- What the exercise asks
Look through the entries below and say how many lines contain the string "Jacket". Give the number only.

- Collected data

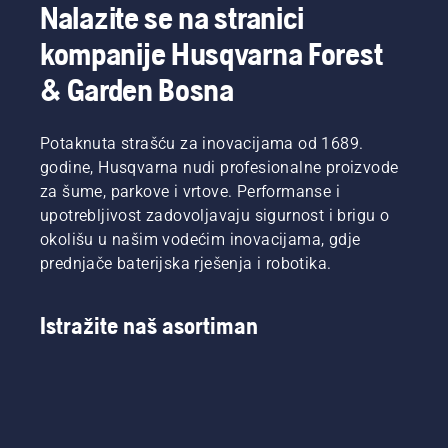
Nalazite se na stranici
kompanije Husqvarna Forest
& Garden Bosna
Potaknuta strašću za inovacijama od 1689.
godine, Husqvarna nudi profesionalne proizvode
za šume, parkove i vrtove. Performanse i
upotrebljivost zadovoljavaju sigurnost i brigu o
okolišu u našim vodećim inovacijama, gdje
prednjače baterijska rješenja i robotika.
Istražite naš asortiman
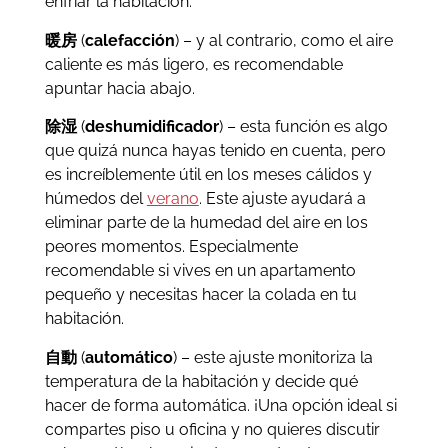
enfriar la habitación.
暖房
(
c
alefacción
) – y al contrario, como el aire
caliente es más ligero, es recomendable
apuntar hacia abajo.
除湿
(
deshumidificador
) – esta función es algo
que quizá nunca hayas tenido en cuenta, pero
es increíblemente útil en los meses cálidos y
húmedos del
verano
. Este ajuste ayudará a
eliminar parte de la humedad del aire en los
peores momentos. Especialmente
recomendable si vives en un apartamento
pequeño y necesitas hacer la colada en tu
habitación.
自動
(
automático
) – este ajuste monitoriza la
temperatura de la habitación y decide qué
hacer de forma automática. ¡Una opción ideal si
compartes piso u oficina y no quieres discutir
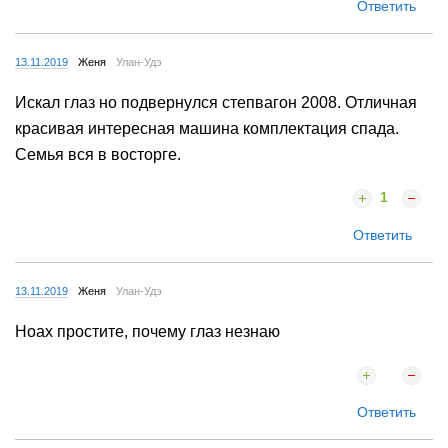
Ответить
13.11.2019
Женя
Улан-Удэ
Искал глаз но подвернулся степвагон 2008. Отличная
красивая интересная машина комплектация спада.
Семья вся в восторге.
1
Ответить
13.11.2019
Женя
Улан-Удэ
Ноах простите, почему глаз незнаю
Ответить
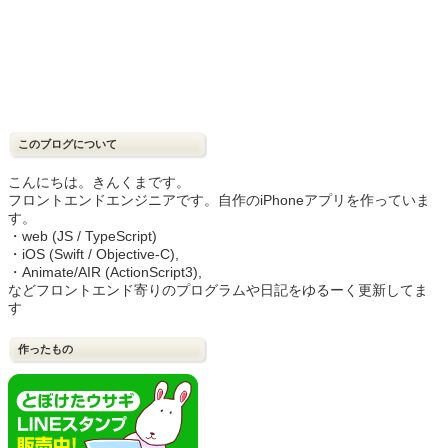
このブログについて
こんにちは。きんくまです。
フロントエンドエンジニアです。自作のiPhoneアプリを作っていま
す。
・web (JS / TypeScript)
・iOS (Swift / Objective-C),
・Animate/AIR (ActionScript3),
などフロントエンド寄りのプログラムや日記をゆるーく更新してま
す
作ったもの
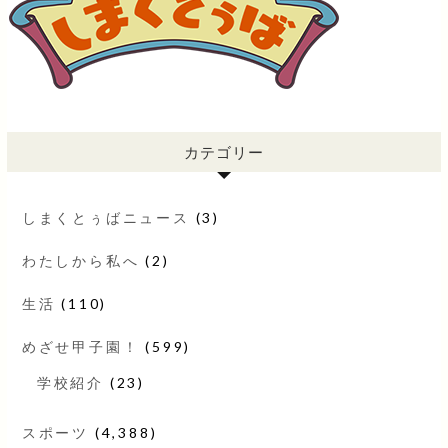
カテゴリー
しまくとぅばニュース
(3)
わたしから私へ
(2)
生活
(110)
めざせ甲子園！
(599)
学校紹介
(23)
スポーツ
(4,388)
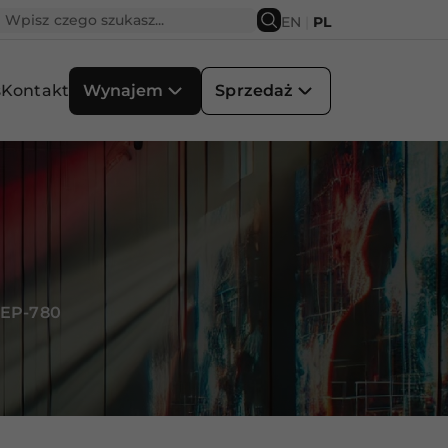
EN
|
PL
s
Kontakt
Wynajem
Sprzedaż
EP-780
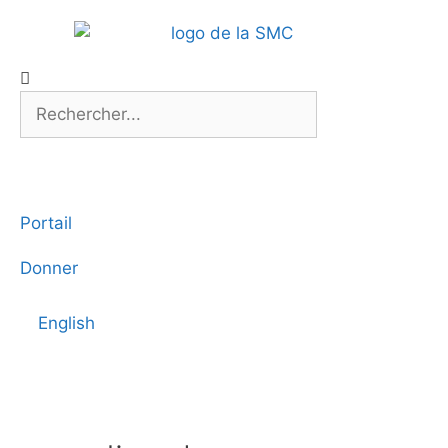
Portail
Donner
English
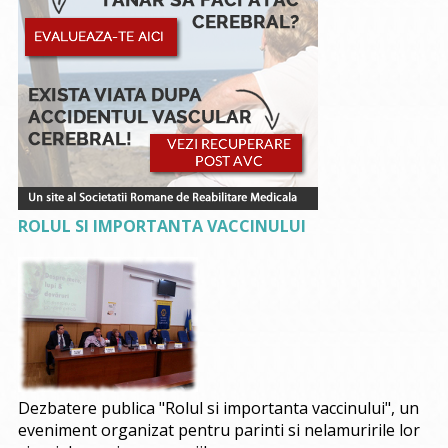
ROLUL SI IMPORTANTA VACCINULUI
Dezbatere publica "Rolul si importanta vaccinului", un
eveniment organizat pentru parinti si nelamuririle lor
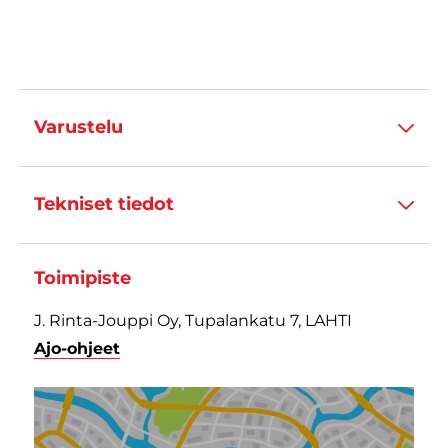
Varustelu
Tekniset tiedot
Toimipiste
J. Rinta-Jouppi Oy, Tupalankatu 7, LAHTI
Ajo-ohjeet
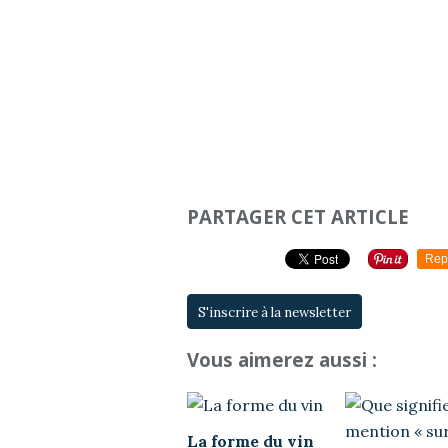
PARTAGER CET ARTICLE
Rep
S'inscrire à la newsletter
Vous aimerez aussi :
La forme du vin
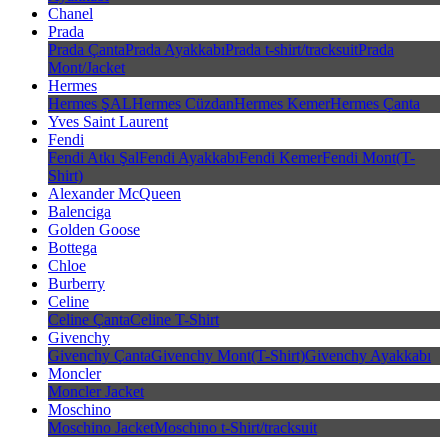
Chanel
Prada
Prada Çanta
Prada Ayakkabı
Prada t-shirt/tracksuit
Prada
Mont/Jacket
Hermes
Hermes ŞAL
Hermes Cüzdan
Hermes Kemer
Hermes Çanta
Yves Saint Laurent
Fendi
Fendi Atkı Şal
Fendi Ayakkabı
Fendi Kemer
Fendi Mont(T-
Shirt)
Alexander McQueen
Balenciga
Golden Goose
Bottega
Chloe
Burberry
Celine
Celine Çanta
Celine T-Shirt
Givenchy
Givenchy Çanta
Givenchy Mont(T-Shirt)
Givenchy Ayakkabı
Moncler
Moncler Jacket
Moschino
Moschino Jacket
Moschino t-Shirt/tracksuit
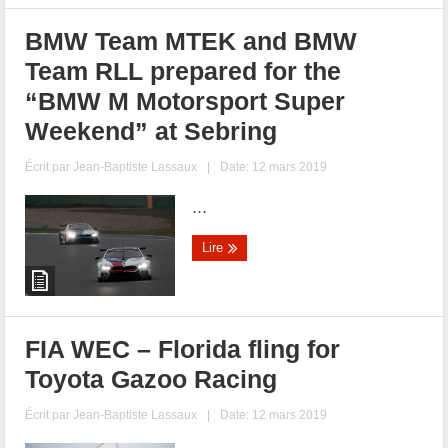
BMW Team MTEK and BMW
Team RLL prepared for the
“BMW M Motorsport Super
Weekend” at Sebring
Écrit par
Jean-Baptiste Lassaux
|
Date: 12 mars 2019
...
Lire
FIA WEC – Florida fling for
Toyota Gazoo Racing
Écrit par
Jean-Baptiste Lassaux
|
Date: 12 mars 2019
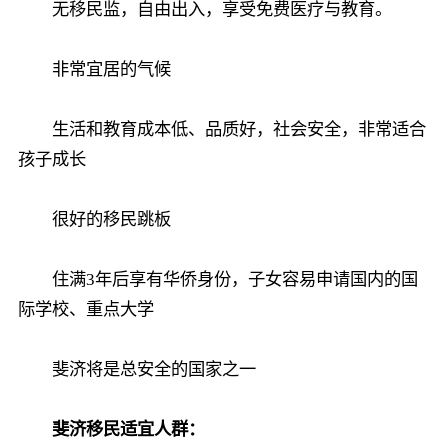
无移民监，自由出入，享受免费医疗与教育。
非常宜居的气候
生活和教育成本低、品质好，社会安全，非常适合
孩子成长
很好的移民跳板
住满3年后享有华侨身份，子女容易申请国内的国
际学校、重点大学
斐济将是总安全的国家之一
斐济移民适宜人群：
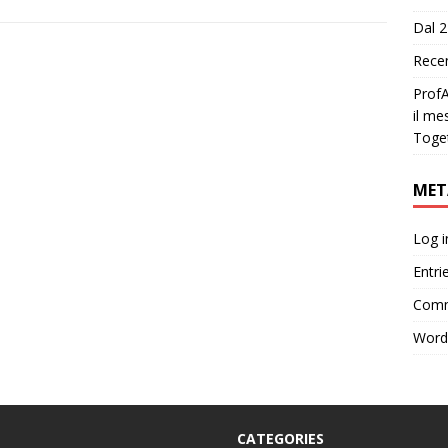
Dal 2
Recen
ProfA
il me
Toge
MET
Log i
Entri
Comm
Word
CATEGORIES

- Answer space
3